EXERCISE OBJECTIVE — Leave out the images; return the rest of the data exactly.

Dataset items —
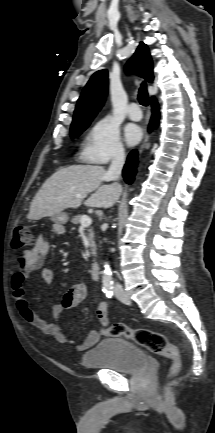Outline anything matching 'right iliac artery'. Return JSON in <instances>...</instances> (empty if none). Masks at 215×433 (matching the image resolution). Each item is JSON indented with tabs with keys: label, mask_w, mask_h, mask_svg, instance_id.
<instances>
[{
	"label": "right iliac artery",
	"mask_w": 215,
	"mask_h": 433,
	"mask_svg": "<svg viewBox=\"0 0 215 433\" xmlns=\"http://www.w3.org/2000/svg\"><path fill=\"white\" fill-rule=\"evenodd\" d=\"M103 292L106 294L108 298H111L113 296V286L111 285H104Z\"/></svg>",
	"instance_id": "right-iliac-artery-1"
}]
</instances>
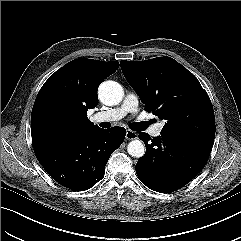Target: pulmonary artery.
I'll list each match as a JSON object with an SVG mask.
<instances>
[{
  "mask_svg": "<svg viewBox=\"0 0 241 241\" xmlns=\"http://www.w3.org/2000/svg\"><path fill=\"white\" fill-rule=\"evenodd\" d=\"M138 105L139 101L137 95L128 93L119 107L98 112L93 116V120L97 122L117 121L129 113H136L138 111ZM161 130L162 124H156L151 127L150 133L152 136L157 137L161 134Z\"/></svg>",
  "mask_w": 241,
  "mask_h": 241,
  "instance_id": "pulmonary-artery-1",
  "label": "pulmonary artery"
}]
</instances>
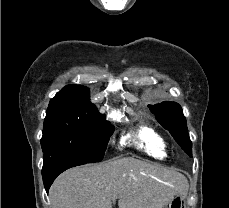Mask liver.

RESULT —
Outline anything matching 'right iliac artery'. Return JSON in <instances>...</instances> (empty if none). Masks at 215×433 (matching the image resolution). Each item is JSON indented with tabs with keys: label, mask_w, mask_h, mask_svg, instance_id.
<instances>
[{
	"label": "right iliac artery",
	"mask_w": 215,
	"mask_h": 433,
	"mask_svg": "<svg viewBox=\"0 0 215 433\" xmlns=\"http://www.w3.org/2000/svg\"><path fill=\"white\" fill-rule=\"evenodd\" d=\"M103 292L106 294L108 298H111L113 296V286L111 285H104Z\"/></svg>",
	"instance_id": "right-iliac-artery-1"
}]
</instances>
Target: pulmonary artery.
I'll list each match as a JSON object with an SVG mask.
<instances>
[{
  "mask_svg": "<svg viewBox=\"0 0 241 241\" xmlns=\"http://www.w3.org/2000/svg\"><path fill=\"white\" fill-rule=\"evenodd\" d=\"M138 105L139 101L137 95L128 93L119 107L98 112L93 116V120L97 122L117 121L129 113H136L138 111ZM161 130L162 124H156L151 127L150 133L152 136L157 137L161 134Z\"/></svg>",
  "mask_w": 241,
  "mask_h": 241,
  "instance_id": "pulmonary-artery-1",
  "label": "pulmonary artery"
}]
</instances>
Mask liver.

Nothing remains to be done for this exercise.